In [10]:
import numpy as np
from sklearn.neighbors import KNeighborsClassifier
from sklearn.metrics import accuracy_score
from google.colab import drive
drive.mount('/content/drive')

Drive already mounted at /content/drive; to attempt to forcibly remount, call drive.mount("/content/drive", force_remount=True).


In [11]:
def get_data():

#----1. Prepare the Training Data
#----Features: [Weight in grams, Texture scale 1-10]
#----Labels: 0 for Apple, 1 for Orange
    features_train = [
        [140, 8],  #----Apple 1
        [150, 7],  #----Apple 2
        [130, 9],  #----Apple 3
        [200, 2],  #----Orange 1
        [220, 3],  #----Orange 2
        [210, 1],  #----Orange 3
    ]
    classes_train = ['Apple','Apple','Apple', 'Orange', 'Orange', 'Orange']

    features_test = [
        [170, 8],  #----Apple
        [190, 4]   #----Orange
    ]
    classes_test = ['Apple', 'Orange']

#----Give meaningful names to features and classes. Classes must be in order of their labels.
    feature_names = ['weight in grams','texture']
    class_names = ['Apple','Orange']

    return features_train,classes_train,features_test,classes_test,feature_names,class_names

In [12]:
features_train,classes_train,features_test,classes_test,feature_names,class_names = get_data()
feature_names,class_names,features_train,classes_train,features_test,classes_test


(['weight in grams', 'texture'],
 ['Apple', 'Orange'],
 [[140, 8], [150, 7], [130, 9], [200, 2], [220, 3], [210, 1]],
 ['Apple', 'Apple', 'Apple', 'Orange', 'Orange', 'Orange'],
 [[170, 8], [190, 4]],
 ['Apple', 'Orange'])

In [13]:
def get_data_from_csv(file_name):

    data = np.genfromtxt(file_name, delimiter=',', names=True, filling_values=0, dtype=None, \
ndmin=1)
    # print(f"Extracting from {file_name} and got {data}")
#----Extract all except the last column name as feature names
    feature_names = list(data.dtype.names[:-1])
    print(f"Feature names {feature_names}")
#----Extract unique values from last column as class names
    class_names = np.unique(data[data.dtype.names[-1]]).tolist()
    # print(f"Class names {class_names}")

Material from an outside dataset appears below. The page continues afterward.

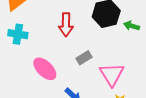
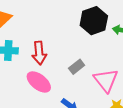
red arrow: (66, 25) -> (39, 53), moved

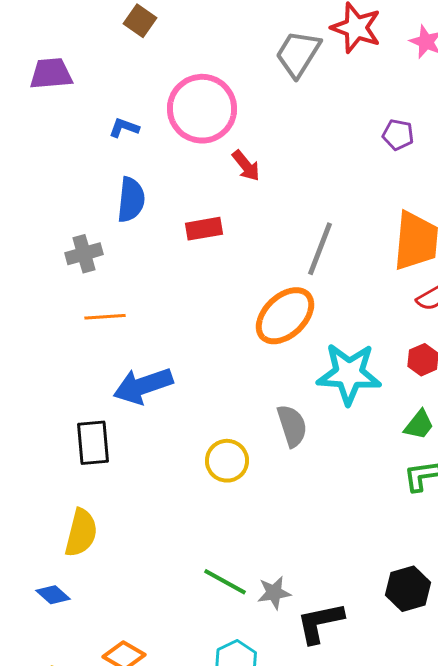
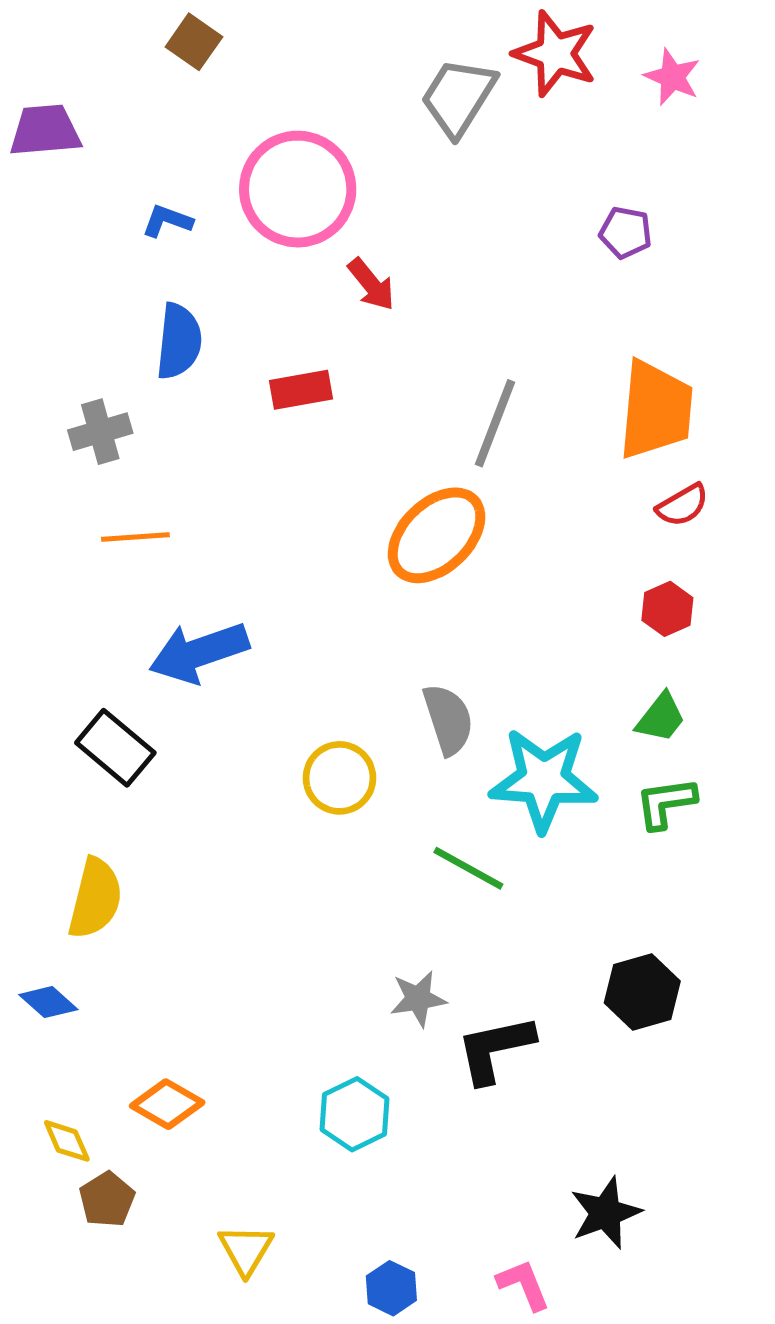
cyan star: (349, 374) -> (544, 780), moved
black rectangle: (93, 443) -> (115, 748), turned -45
green line: (225, 582) -> (468, 868), moved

#----Extract all except the last column as features
    features = data[feature_names].tolist()
    # print(f"Features are {features}")
#----Extract last column as classes
    np_classes = list(data[data.dtype.names[-1]])
    classes = [str(item) for item in np_classes]
    # print(f"All classes {classes}")

    return features,classes,feature_names,class_names

In [14]:
features_all, classes_all, feature_names, class_names = get_data_from_csv("/content/drive/MyDrive/Colab Notebooks/AllCars.csv")

# Showing what is loaded
print(f"Total cars: {len(features_all)}")
print(f"Features: {feature_names}")
print(f"Styles: {class_names}")
print(f"First car example: {features_all[0]} -> {classes_all[0]}")

Feature names ['Make', 'Volume', 'Doors']
Total cars: 150
Features: ['Make', 'Volume', 'Doors']
Styles: ['Jeep', 'Pickup', 'SUV', 'Sedan', 'Van']
First car example: ('Toyota', 102, 4) -> Sedan


In [15]:
# Making them numbers
from sklearn.preprocessing import LabelEncoder

# Create encoder for Make
make_encoder = LabelEncoder()
makes_numeric = make_encoder.fit_transform([car[0] for car in features_all])

# Getting numbers val/door
volumes = [car[1] for car in features_all]
doors = [car[2] for car in features_all]

# Combine into array with all numeric features
import numpy as np
features_numeric = np.column_stack([makes_numeric, volumes, doors])

print(f"Original first car: {features_all[0]}")
print(f"Numeric first car: {features_numeric[0]}")
print(f"Make encoding: {list(make_encoder.classes_)}")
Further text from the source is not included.